The latest BEERS criteria have listed doxepin ≤6mg/day is comparable to placebo. Hence even though it is considered a tricyclic antidepressant which is usually discouraged in the elderly, the use of doxepin at ≤6mg/day may be recommended for insomnia, instead of benzodiazepines or other tricycle antidepressants or anticholinergics which are considered much more harmful in this population.

However if you look at our current Formulary from Ontario Drug Benefits Program, doxepin is not covered at this dose, but is listed for coverage at much higher doses (10mg – 100mg). So when patients cannot afford to pay for doxepin 6mg/day which costs about $50/month, they will be forced to use a higher strength of doxepin and be exposed to the many  anti-cholinergic side effects because our system does not pay for the safer and lower strength.

How does all this make sense?  

If you look at how a drug is listed in the Ontario Drug Benefit Formulary, it relies on the manufacturer to send in a drug submission with a number of required information.

Of course once a submission is made, the Ontario Drug Benefit Program will review the information and decide whether to list a drug, whether to put additional restrictions in place for prescribing (e.g. LU code, EAP status) as well as negotiating the cost of coverage with the manufacturer.

So the key is we rely on the manufacturers to decide what they want to add to the formulary and then we decide if the clinical information is worthy enough to pay for the drug.

Other examples include Fentanyl Patch where the lowest strength of 12mcg/hr is not reimbursed by our government plan but higher strengths are and premipixole where 0.5mg tablet is not reimbursed but the lower strengths are.
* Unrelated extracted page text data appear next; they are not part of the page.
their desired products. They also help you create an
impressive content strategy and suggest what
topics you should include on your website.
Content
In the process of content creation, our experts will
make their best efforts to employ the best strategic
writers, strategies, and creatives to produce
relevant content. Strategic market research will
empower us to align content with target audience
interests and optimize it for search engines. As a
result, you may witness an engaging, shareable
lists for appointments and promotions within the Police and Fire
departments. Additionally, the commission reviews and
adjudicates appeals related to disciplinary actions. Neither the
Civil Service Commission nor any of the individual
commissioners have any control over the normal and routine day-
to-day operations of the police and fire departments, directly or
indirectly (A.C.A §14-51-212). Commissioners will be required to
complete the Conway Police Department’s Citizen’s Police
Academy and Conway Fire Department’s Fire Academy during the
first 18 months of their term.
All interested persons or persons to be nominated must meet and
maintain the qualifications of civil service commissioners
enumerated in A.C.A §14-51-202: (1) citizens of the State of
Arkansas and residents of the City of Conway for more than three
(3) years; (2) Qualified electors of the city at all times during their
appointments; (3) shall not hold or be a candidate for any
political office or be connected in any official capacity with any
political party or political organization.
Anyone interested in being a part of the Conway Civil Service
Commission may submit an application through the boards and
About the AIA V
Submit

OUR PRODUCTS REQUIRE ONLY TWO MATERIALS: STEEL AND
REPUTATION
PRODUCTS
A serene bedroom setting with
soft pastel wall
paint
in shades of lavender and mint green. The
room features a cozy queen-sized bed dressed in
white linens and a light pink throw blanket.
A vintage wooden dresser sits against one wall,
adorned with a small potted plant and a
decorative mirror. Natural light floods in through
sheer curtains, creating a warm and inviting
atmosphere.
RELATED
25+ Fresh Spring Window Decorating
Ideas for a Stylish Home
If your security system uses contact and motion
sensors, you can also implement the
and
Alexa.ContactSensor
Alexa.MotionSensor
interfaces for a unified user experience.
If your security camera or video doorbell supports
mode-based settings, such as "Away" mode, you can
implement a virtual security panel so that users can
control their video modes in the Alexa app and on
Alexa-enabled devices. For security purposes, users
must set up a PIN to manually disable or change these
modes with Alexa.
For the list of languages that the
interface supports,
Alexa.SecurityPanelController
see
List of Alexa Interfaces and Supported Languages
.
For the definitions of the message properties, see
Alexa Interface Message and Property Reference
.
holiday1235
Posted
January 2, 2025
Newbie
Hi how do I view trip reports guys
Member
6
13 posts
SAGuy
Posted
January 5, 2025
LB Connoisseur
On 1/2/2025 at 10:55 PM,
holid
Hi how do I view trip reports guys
What if the manufacturer never makes a submission in the first place? The drug is just never considered for listing in the formulary despite any subsequent established benefits. Hence, the majority of the public would be forced to pay for the drug out of pocket, reimbursed if they have private insurance coverage or change to an alternative that is covered by the government drug plan.

Should our drug access program takes a more proactive approach to determine what drugs should be listed for coverage, instead of relying on the manufacturers to make their first steps? It seems we have to jump through many loopholes just to be able to prescribe and have access to a safer medication these days!